Is volatile working in CUDA Fortran?
I’m relying in intra-warp implicit synchronization for an algorithm and I’m getting wrong results
do i = 1, LOG_WARP_SIZE, 1
offset = 2**(i-1)
sum = sum + reduction_shared(s - offset)
reduction_shared(s) = sum
end do
gets a different result (for same warp threads) than
do i = 1, LOG_WARP_SIZE, 1
offset = 2**(i-1)
sum = sum + reduction_shared(s - offset)
reduction_shared(s) = sum
call syncthreads()
end do
[/code]
May I ask how does CUDA Fortran organize the warps?
I CUDA C you have warp 0 gets threads 0 to 31, warp 1 threads 32 to 63 etc etc…
Could it be that CUDA Fortran makes warp 1 threads 1, 33, 65, …etc? like column major order or something like that?..
I’m a bit puzzled with intra-wrap lack of implicit synchronization.
Best regards,
Is volatile working in CUDA Fortran?
As of 12.4 yes. Though, the “volatile” keyword is simply passed through to the generated low level CUDA C so it’s possible that the problem is with the back-end CUDA C compiler. You can see the generated CUDA code via the flag “-Mcuda=keepgpu”.
May I ask how does CUDA Fortran organize the warps?
The “threadidx” and “blockidx” are base 1 since that’s Fortran, but there is no change in the way warps are organized.
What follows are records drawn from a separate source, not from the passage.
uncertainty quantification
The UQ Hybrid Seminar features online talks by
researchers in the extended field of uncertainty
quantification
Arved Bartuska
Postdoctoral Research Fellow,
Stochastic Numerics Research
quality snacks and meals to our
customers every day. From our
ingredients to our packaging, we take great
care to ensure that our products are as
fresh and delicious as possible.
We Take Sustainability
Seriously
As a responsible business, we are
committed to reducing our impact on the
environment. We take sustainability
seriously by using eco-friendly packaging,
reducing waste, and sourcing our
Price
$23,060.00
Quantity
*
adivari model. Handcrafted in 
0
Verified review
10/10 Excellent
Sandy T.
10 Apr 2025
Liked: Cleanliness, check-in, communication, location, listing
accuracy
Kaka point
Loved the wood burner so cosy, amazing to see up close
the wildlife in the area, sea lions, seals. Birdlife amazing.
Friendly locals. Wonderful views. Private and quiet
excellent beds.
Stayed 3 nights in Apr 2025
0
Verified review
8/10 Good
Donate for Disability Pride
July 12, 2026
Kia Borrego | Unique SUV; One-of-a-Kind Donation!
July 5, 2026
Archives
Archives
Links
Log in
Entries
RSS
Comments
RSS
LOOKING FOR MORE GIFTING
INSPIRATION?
The first warp would get the first 32 threads, no matter if the base index is a 1 or 0. (Under the hood the indexing gets adjusted when translated to CUDA C)
Hope this helps,
Mat
Well we’ve been making some tests and I can confirm that implicit intrawarp synchronization is not working properly…
We are trying to figure out how is working, it is not necesarly a bad thing, it seems to provide a better coalesced access without the need of transpose read operation, nevertheless it should be documented.
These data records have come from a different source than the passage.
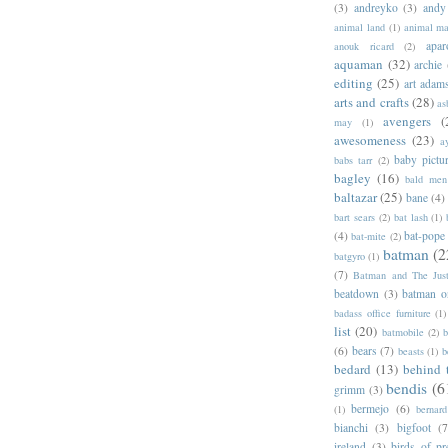
(3)
andreyko
(3)
andy
animal land
(1)
animal m
apar
anouk ricard
(2)
aquaman
(32)
archie
editing
(25)
art adam
arts and crafts
(28)
as
avengers
(
may
(1)
awesomeness
(23)
a
baby pictu
babs tarr
(2)
bagley
(16)
bald men 
baltazar
(25)
bane
(4)
bart sears
(2)
bat lash
(1)
(4)
bat-pope
bat-mite
(2)
batman
(2
batgyro
(1)
(7)
Batman and The Jus
beatdown
(3)
batman o
badass office furniture
(1)
list
(20)
batmobile
(2)
b
(6)
bears
(7)
beasts
(1)
b
bedard
(13)
behind 
bendis
(6
grimm
(3)
bermejo
(6)
(1)
bernar
bianchi
(3)
bigfoot
(7
ireland
(3)
birds of pr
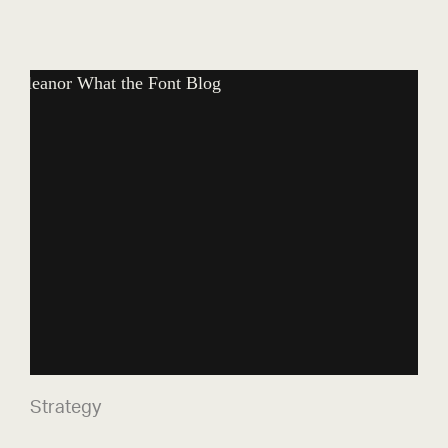
What the Font?
Strategy
Strategy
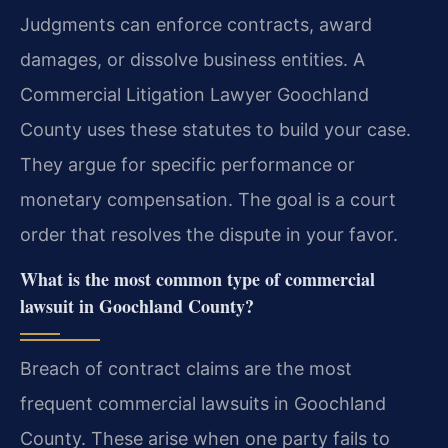
Judgments can enforce contracts, award
damages, or dissolve business entities. A
Commercial Litigation Lawyer Goochland
County uses these statutes to build your case.
They argue for specific performance or
monetary compensation. The goal is a court
order that resolves the dispute in your favor.
What is the most common type of commercial
lawsuit in Goochland County?
Breach of contract claims are the most
frequent commercial lawsuits in Goochland
County. These arise when one party fails to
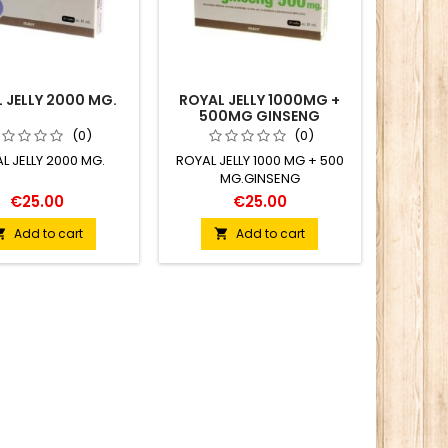
 JELLY 2000 MG.
ROYAL JELLY 1000MG +
500MG GINSENG
(0)
(0)
L JELLY 2000 MG.
ROYAL JELLY 1000 MG + 500
MG.GINSENG
€25.00
€25.00
Add to cart
Add to cart


The following kernels produce different results when they should not.
attributes(global) subroutine test1warp(input, result)
integer, dimension(:) :: input, result
integer, shared, dimension(:) :: shared_values(SHAREDSTRIDE * NUMWARPS1)
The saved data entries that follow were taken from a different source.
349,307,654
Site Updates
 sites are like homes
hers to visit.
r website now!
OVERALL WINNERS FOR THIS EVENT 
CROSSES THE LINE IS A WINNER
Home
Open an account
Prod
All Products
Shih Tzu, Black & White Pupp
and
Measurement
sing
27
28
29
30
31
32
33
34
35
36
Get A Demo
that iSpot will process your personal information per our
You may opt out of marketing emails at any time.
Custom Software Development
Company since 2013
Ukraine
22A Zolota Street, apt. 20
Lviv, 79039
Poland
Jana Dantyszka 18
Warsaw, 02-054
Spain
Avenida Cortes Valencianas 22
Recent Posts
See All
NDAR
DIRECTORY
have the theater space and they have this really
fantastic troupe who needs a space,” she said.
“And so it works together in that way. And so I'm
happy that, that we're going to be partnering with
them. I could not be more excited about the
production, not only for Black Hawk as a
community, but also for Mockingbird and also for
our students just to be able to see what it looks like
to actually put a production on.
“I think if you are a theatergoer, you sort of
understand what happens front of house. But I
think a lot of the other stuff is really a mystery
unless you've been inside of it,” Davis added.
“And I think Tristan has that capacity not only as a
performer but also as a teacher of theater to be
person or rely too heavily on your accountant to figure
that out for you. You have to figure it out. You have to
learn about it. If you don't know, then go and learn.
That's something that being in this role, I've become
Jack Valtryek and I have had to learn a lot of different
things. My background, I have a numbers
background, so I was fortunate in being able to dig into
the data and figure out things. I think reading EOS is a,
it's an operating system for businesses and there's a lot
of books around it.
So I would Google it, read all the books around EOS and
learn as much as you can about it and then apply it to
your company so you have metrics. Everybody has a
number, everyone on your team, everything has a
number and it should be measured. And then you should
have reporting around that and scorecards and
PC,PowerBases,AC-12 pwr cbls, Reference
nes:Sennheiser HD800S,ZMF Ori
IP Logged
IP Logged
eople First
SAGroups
integer :: tid, warp, lane, sum
tid = threadIdx%x
warp = (tid-1)/WARP_SIZE
lane = mod((tid-1), WARP_SIZE) + 1
index = warp * SHAREDSTRIDE + lane + WARP_SIZE/2
shared_values(index - 16) = 0
call syncthreads() !yep this may be important
sum = input(tid)
shared_values(index) = sum
!synchthreads to make sure everything is ok
call syncthreads()
!!!!!!!!!!!!!!!!!!!!!!!!!!!!!!!!!!!!!!!!!!!!!!!!!!!!!!!!!!!!!!!!!!!!!!!!!!!!!!!!!!!!!
!manually unrolled loops to make sure everything is ok
sum = sum + shared_values(index - 1)
shared_values(index) = sum
sum = sum + shared_values(index - 2)
shared_values(index) = sum
sum = sum + shared_values(index - 4)
shared_values(index) = sum
sum = sum + shared_values(index - 8)
shared_values(index) = sum
sum = sum + shared_values(index - 16)
shared_values(index) = sum
!!!!!!!!!!!!!!!!!!!!!!!!!!!!!!!!!!!!!!!!!!!!!!!!!!!!!!!!!!!!!!!!!!!!!!!!!!!!!!!!!!!!!
!and then we write out
call syncthreads()
result(tid) = shared_values(index)
end subroutine test1warp
And… the explicitly synchronized version
[/code]
attributes(global) subroutine test1warpSync(input, result)
integer, dimension(:) :: input, result
integer, shared, dimension(:) :: shared_values(SHAREDSTRIDE * NUMWARPS1)
integer :: tid, warp, lane, sum
tid = threadIdx%x
warp = (tid-1)/WARP_SIZE
lane = mod((tid-1), WARP_SIZE) + 1
index = warp * SHAREDSTRIDE + lane + WARP_SIZE/2
shared_values(index - 16) = 0
call syncthreads() !yep this may be important
sum = input(tid)
shared_values(index) = sum
!synchthreads to make sure everything is ok
call syncthreads()
!!!
!manually unrolled loops to make sure everything is ok
sum = sum + shared_values(index - 1)
shared_values(index) = sum
call syncthreads()
sum = sum + shared_values(index - 2)
shared_values(index) = sum
call syncthreads()
sum = sum + shared_values(index - 4)
shared_values(index) = sum
call syncthreads()
sum = sum + shared_values(index - 8)
shared_values(index) = sum
call syncthreads()
sum = sum + shared_values(index - 16)
shared_values(index) = sum
!!!
!and then we write out
call syncthreads()
result(tid) = shared_values(index)
end subroutine test1warpSync
[/code]
You can try launching the kernels with any input (integer array) if you try with 32 threads (1 warp) and 1 block you can easily see the difference.
Vicente wil try to send the code of the tests, he’ll be making some more tests during the weekend.
best regards,
We are now almost completly certain that the problem is with the “volatile” keyword… for sime reason is not taking it very seriusly.
After checking the GPU code generated it seems that is using pointers access the shared memory, probably those pointer should be marked as “volatile” as well.
Just an idea…